Having flown on several training missions and a combat flight over Iraq last summer, I know that Pfeil isn’t grousing. The jets, which first rolled off the assembly lines when Eisenhower was in the White House, are old, often cantankerous and require lots and lots of TLC.
Here in Tampa, crews from the 6th Air Mobility Wing and the 927th Air Refueling Wing have mastered this challenge after decades of experience. But it’s all new to Pfeil’s team.
If they didn’t know already, they found out while trying to get down here just what a challenge the old birds present.
"We were supposed to bring four jets down," he said. "But only three were able to make it."
Still, despite the challenges, Pfeil said he is enjoying learning to fly a new aircraft with a very different mission.
"In the 130s, we did everything from heavy equipment airdrops to airfield insertions to aeromedical evacuations and blacked out landings on very small dirt strips," he said. "It was a very, very diverse mission."
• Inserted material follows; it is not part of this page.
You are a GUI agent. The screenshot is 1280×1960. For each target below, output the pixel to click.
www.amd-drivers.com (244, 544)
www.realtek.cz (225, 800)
While the KC-135s also do evacuations, as they did during Hurricane Maria relief efforts in the Caribbean, they are designed with one mission in mind — to serve as flying gas stations.
That means pilots have to learn mid-air maneuvering so fighter jets like the A-10 can link up to their refueling boom in the back. And new boom operators have to learn how to lower the boom with pinpoint accuracy to meet the receiving aircraft.
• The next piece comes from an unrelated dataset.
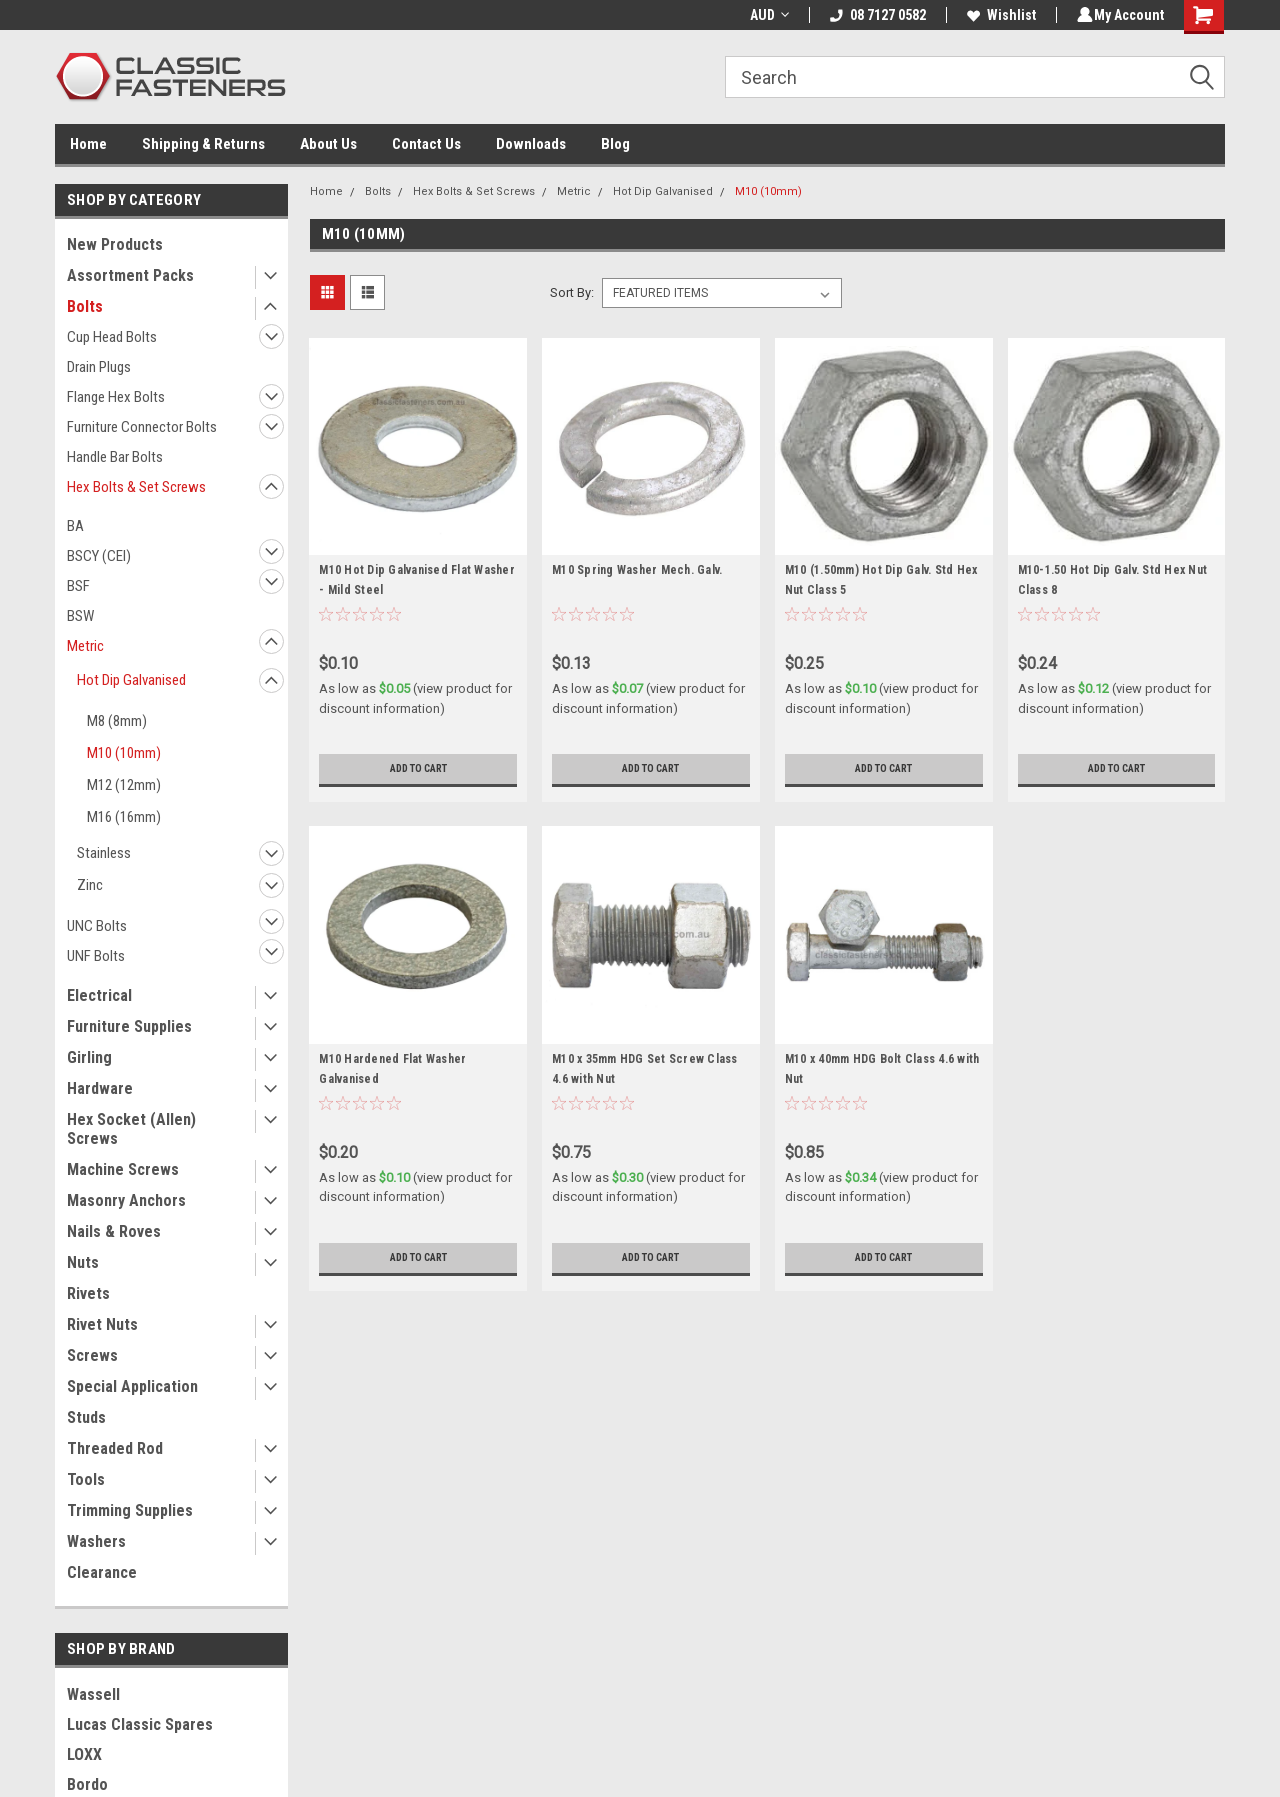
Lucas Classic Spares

The boom operators have the bigger learning curve, Pfeil said.
"For me, as a pilot, it is pretty benign," Pfeil said.
Unless, that is, he is refueling an aircraft like the B-52 bomber.
"When we get heavy aircraft, the bow wave can push the plane and kick the autopilot off," he said.
There are other differences with the Stratotanker that he’s getting used to, as well — including speeds that can reach twice those of the Hercules.
"It’s a fast jet. Being 41,000 feet at .8 Mach is way different than being at 23,000 feet and 300 miles per hour."
And he heaped praise on the 63rd Air Refueling Squadron, part of the 927th Air Refueling Wing at MacDill.
"They are by far the best out there. They have gone out of their way to give us support and instruction. I cannot thank them enough."
Pfeil said his unit had flown the Herks for about three decades, but the Air Force recently shifted the mission to meet the demand for gas.
"Aerial refueling is in such a high demand, they just cannot keep up," he said. Adding to the need is a delay in deployment of new KC-46 Pegasus refueling jets, designed to replace the Stratotankers.
"The Air Force needs all the tanker support it can get," he said.
The Pentagon announced no new deaths last week in ongoing operations.
There have been 2,347 U.S. troop deaths in support of Operation Enduring Freedom in Afghanistan; 49 U.S. troop deaths and one civilian Department of Defense employee death in support of the followup, Operation Freedom’s Sentinel in Afghanistan; 43 troop deaths and two civilian deaths in support of Operation Inherent Resolve, the fight against the Islamic State; one troop death in support of Operation Odyssey Lightning, the fight against Islamic State in Libya; one death classified as other contingency operations in the global war on terrorism; and four deaths in ongoing operations in Africa where, if they have a title, officials will not divulge it.